Productivity Impacts and Industry Debate
The timing of these agentic coding tools coincides with measurable productivity gains in software development. According to Financial Times analysis, GitHub code pushes in the US increased 30% compared to pre-2025 trends by Q3 2025, iOS app releases grew 55% in January 2026 compared to January 2025, and global website registrations increased 34% year-over-year after years of stability.
Anthropic engineer Boris Cherny reports that “pretty much 100% of our code is written by Claude Code + Opus 4.5. For me personally it has been 100% for two+ months now, I don’t even make small edits by hand. I shipped 22 PRs yesterday and 27 the day before, each one 100% written by Claude.”
The Clean Room Controversy and Ethical Considerations
Anthropic describes the compiler as a “clean-room implementation” because the agents had no internet access during development. However, this framing has drawn criticism from developers who note that the underlying model was trained on enormous quantities of publicly available source code, almost certainly including GCC, Clang, and numerous smaller C compilers. In traditional software development, “clean room” specifically means implementers have never seen the original code.
On Hacker News, one commenter described the project as “rather a brute force attempt to decompress fuzzily stored knowledge contained within the network.” The $20,000 figure also deserves context – it covers only API token costs and excludes the billions spent training the model, the human labor invested in building scaffolding, and decades of work by compiler engineers who created the test suites and reference implementations.
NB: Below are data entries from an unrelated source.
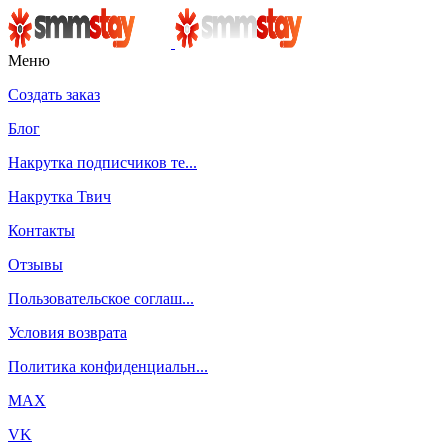
Меню
Создать заказ
Блог
Накрутка подписчиков те...
Накрутка Твич
Контакты
Отзывы
Пользовательское соглаш...
Условия возврата
Политика конфиденциальн...
MAX
VK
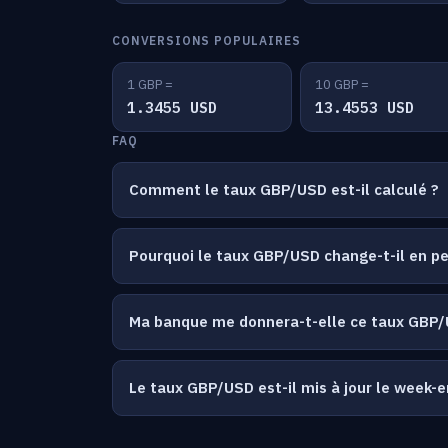
CONVERSIONS POPULAIRES
1 GBP =
10 GBP =
1.3455 USD
13.4553 USD
FAQ
Comment le taux GBP/USD est-il calculé ?
Pourquoi le taux GBP/USD change-t-il en 
Ma banque me donnera-t-elle ce taux GBP/
Le taux GBP/USD est-il mis à jour le week-e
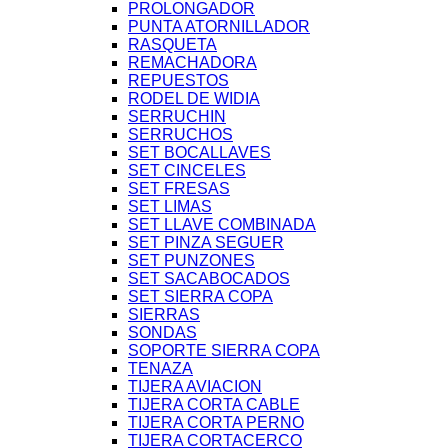
PROLONGADOR
PUNTA ATORNILLADOR
RASQUETA
REMACHADORA
REPUESTOS
RODEL DE WIDIA
SERRUCHIN
SERRUCHOS
SET BOCALLAVES
SET CINCELES
SET FRESAS
SET LIMAS
SET LLAVE COMBINADA
SET PINZA SEGUER
SET PUNZONES
SET SACABOCADOS
SET SIERRA COPA
SIERRAS
SONDAS
SOPORTE SIERRA COPA
TENAZA
TIJERA AVIACION
TIJERA CORTA CABLE
TIJERA CORTA PERNO
TIJERA CORTACERCO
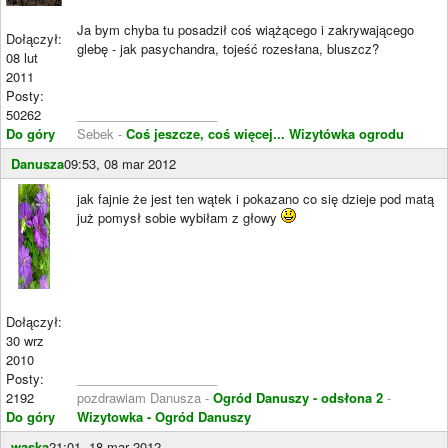
Ja bym chyba tu posadził coś wiążącego i zakrywającego
Dołączył:
glebę - jak pasychandra, tojeść rozesłana, bluszcz?
08 lut
2011
Posty:
50262
____________________
Do góry
Sebek -
Coś jeszcze, coś więcej...
Wizytówka ogrodu
Danusza
09:53, 08 mar 2012
jak fajnie że jest ten wątek i pokazano co się dzieje pod matą
już pomysł sobie wybiłam z głowy
Dołączył:
30 wrz
2010
Posty:
____________________
2192
pozdrawiam Danusza -
Ogród Danuszy - odsłona 2
-
Do góry
Wizytowka - Ogród Danuszy
waska
21:01, 18 mar 2012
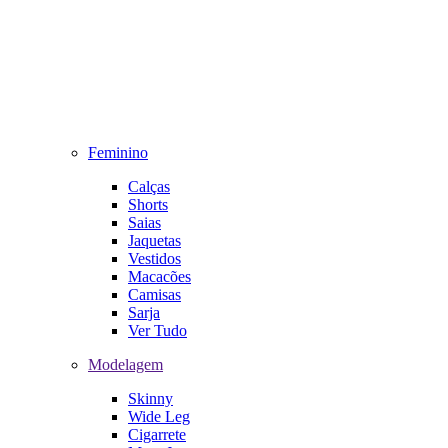
Feminino
Calças
Shorts
Saias
Jaquetas
Vestidos
Macacões
Camisas
Sarja
Ver Tudo
Modelagem
Skinny
Wide Leg
Cigarrete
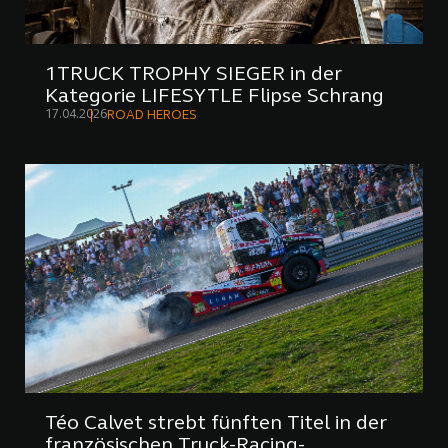
1TRUCK TROPHY SIEGER in der
Kategorie LIFESYTLE Flipse Schrang
17.04.2026
ROAD HEROES
Téo Calvet strebt fünften Titel in der
französischen Truck-Racing-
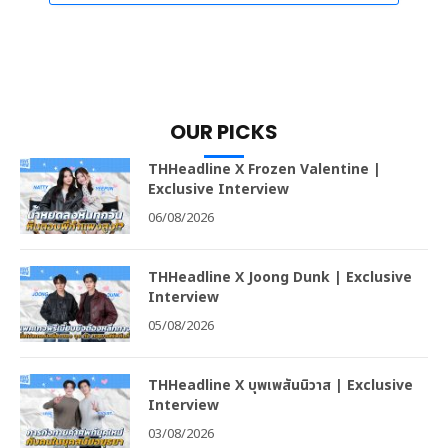
OUR PICKS
THHeadline X Frozen Valentine |
Exclusive Interview
06/08/2026
THHeadline X Joong Dunk | Exclusive
Interview
05/08/2026
THHeadline X บุพเพสันนิวาส | Exclusive
Interview
03/08/2026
Carlini himself raised concerns rooted in his previous career in penetration testing, noting that “the thought of programmers deploying software they’ve never personally verified is a real concern.” This highlights a fundamental tension in the agentic coding revolution: as AI systems become more capable of autonomous work, human oversight and verification become both more critical and potentially more challenging.
What This Means for Businesses and Developers
The C compiler experiment reveals both the promise and limitations of current AI agent technology. For businesses, the methodology of parallel agents coordinating through Git with minimal human supervision represents a novel approach that could be adapted for other complex software projects. The engineering tricks Carlini developed – context-aware test output, time-boxing, and reference oracles for parallelization – could become standard practices in agentic software development.
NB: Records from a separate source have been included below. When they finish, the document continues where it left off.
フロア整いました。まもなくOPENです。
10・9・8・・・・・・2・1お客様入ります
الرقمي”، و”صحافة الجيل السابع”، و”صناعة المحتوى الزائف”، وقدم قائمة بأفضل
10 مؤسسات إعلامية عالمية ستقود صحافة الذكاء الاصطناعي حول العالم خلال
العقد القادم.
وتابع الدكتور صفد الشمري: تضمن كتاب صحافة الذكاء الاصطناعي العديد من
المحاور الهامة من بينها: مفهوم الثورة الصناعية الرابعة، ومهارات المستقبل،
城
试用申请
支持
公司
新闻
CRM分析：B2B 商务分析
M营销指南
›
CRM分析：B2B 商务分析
However, the experiment also demonstrates that AI agents excel at well-defined tasks with comprehensive test suites and reference implementations. Most real-world software projects lack these advantages. As Carlini noted, “The hard part of most development isn’t writing code that passes tests; it’s figuring out what the tests should be in the first place.”
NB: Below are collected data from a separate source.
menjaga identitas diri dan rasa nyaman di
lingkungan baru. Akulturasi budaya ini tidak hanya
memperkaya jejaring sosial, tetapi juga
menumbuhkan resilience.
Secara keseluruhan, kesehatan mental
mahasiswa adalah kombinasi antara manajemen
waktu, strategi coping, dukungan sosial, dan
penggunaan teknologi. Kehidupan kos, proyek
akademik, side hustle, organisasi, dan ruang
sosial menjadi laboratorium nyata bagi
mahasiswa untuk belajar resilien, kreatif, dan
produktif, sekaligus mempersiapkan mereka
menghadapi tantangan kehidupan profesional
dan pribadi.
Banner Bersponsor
For developers and businesses considering AI agent adoption, the key insight is that these tools work best within carefully engineered environments with robust verification systems. They can dramatically accelerate development on well-understood problems but may struggle with novel challenges or projects that exceed certain complexity thresholds. As the industry races toward more autonomous AI systems, the most successful implementations will likely be those that maintain the right balance between AI autonomy and human oversight.